Thursday, August 03, 2006

Beat the heat, ease electric crunch

Air conditioners are beating the pulse of most of the nation right now, working hard to create cool or, sometimes, barely not-hot conditions in homes, offices, stores, and the engines of commerce and industry. It's hot, hot, hot, and we do mean hot, nearly everywhere.

I've been working to feel more comfortable in heat and to ease our electricity use. It occurs to me that if lots of people did lots of these things, the stresses on the power grids would be lessened and maybe brownouts and rolling blackouts would be unlikely rather than "Hmmmm..., honey, how about we buy a generator?"

It's been 100F to 110F here in Oklahoma for a month or so, with a several-day break about a week ago. The predawn low is around 77F most nights, so our house stays closed up all of the time. Here are my summer tips.

  • After several weeks of working on stretching our comfort zone, now we've found a combination of nighttime a/c setting and medium overhead fan that allows dear husband and me to sleep reasonably well upstairs at night with a flat sheet as our "blanket," and the kids are still comfortable downstairs.

  • I move the a/c in the nighttime direction when the kids go to bed, and to that lowest setting when I go to bed.

  • I run the dishwasher when I go to bed, and any warm-water load of laundry (about 2 per week).

  • Days
  • Immediately after the first time the a/c runs after the morning showers, I reset the a/c to the max setting. Nowadays that means the a/c runs rarely (as far as I can tell) until about 5 pm.

  • I use cold water for almost all loads of laundry. Less hot water to heat, and less warm moist air in the house.

  • We live downstairs except at night. I moved my business work from my office loft to a table in the living room, and am borrowing a laptop from my husband to lower the heat generation and electricity use even further.

  • We go outside for a little bit every morning and evening. Then indoors feels positively wonderful, but not in the brain-freeze way you get at some stores and restaurants.

  • I hang all of our laundry to dry in our sunroom, which is open to the backyard and closed off from the house. It keeps the moisture out of the house, and uses free sunshine rather than the clothes dryer.

  • We do relaxing, sit-around things in the late afternoon. Read, watch a TV show, read, play a board game, play the piano, play with Bionicles and Lego, knit, read.

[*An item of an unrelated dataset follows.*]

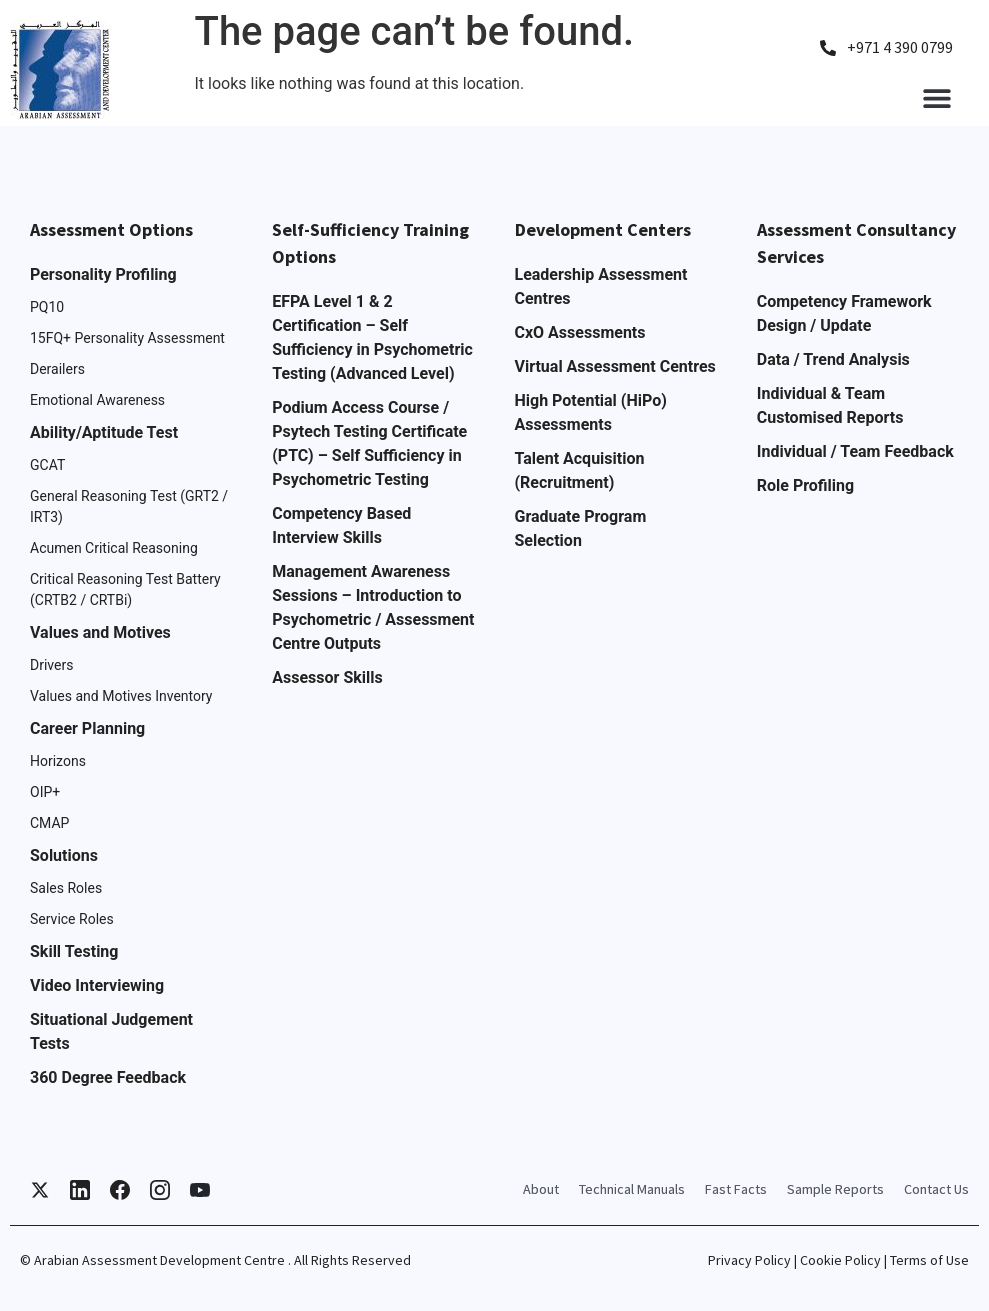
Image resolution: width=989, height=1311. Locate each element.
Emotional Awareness (97, 400)
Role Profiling (805, 485)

  • All of our table and floor lamps use compact fluorescent bulbs. Now it's not an exercise in how hot can I stand it when I read or knit on a summer evening.

  • Food
  • No oven use! I use the microwave for some reheating and for steaming, and I use the stove about once a week to cook pasta or sausages or to warm up baked beans, and maybe once a week or so we have a cooked breakfast.

  • We grill dinner in the back yard once or twice a week, with planned leftovers.

  • We eat cold or room temperature foods for almost all of our meals. For dinner we grill, eat out (costly, though), or have salads: green salads with veggies and maybe meats or hardboiled eggs and/or cheese. Rice salad as a side (cold pilaf, I guess). Pasta salad.

  • We drink lots of water, and I make up Kool-Aid for the kids so they're more likely to drink enough fluids.

  • Myself
  • I decided to get used to being warm, not cool, in the summer. Being sweaty when I do household chores (sweeping, cleaning a bathroom) -- though I try to do that stuff in the morning while the house is still cool and, even better, before my shower.

  • I wear the lightest of my summer clothes. Usually a sleeveless top and light skirt or sleeveless dress. Shorts and a light top would work, too. Barefoot indoors, sandals outdoors.

  • Either outdoors or when I'm just rather warm indoors -- that's usually when I'm doing chores -- I roll up a bandanna diagonally, soak it, squeeze it out gently, and tie it around my neck. Very, very nice. I wear a hat when I'm outside in the sun, but mostly I totally avoid being outside between 11 am and 7 pm.

  • In the late afternoon I might be a bit uncomfortable; I make sure to have my bare feet flat on a cool floor. For us, it's our downstairs finished concrete floors. For someone else, that might be kitchen or entryway tile, or living room wood.

  • When I'm sticky and tired of it, I wipe my face, neck, and arms with a wrung-out wet washcloth and let myself air dry. Feels very nice.

  • Taking a break 'cause I'm hot. More later.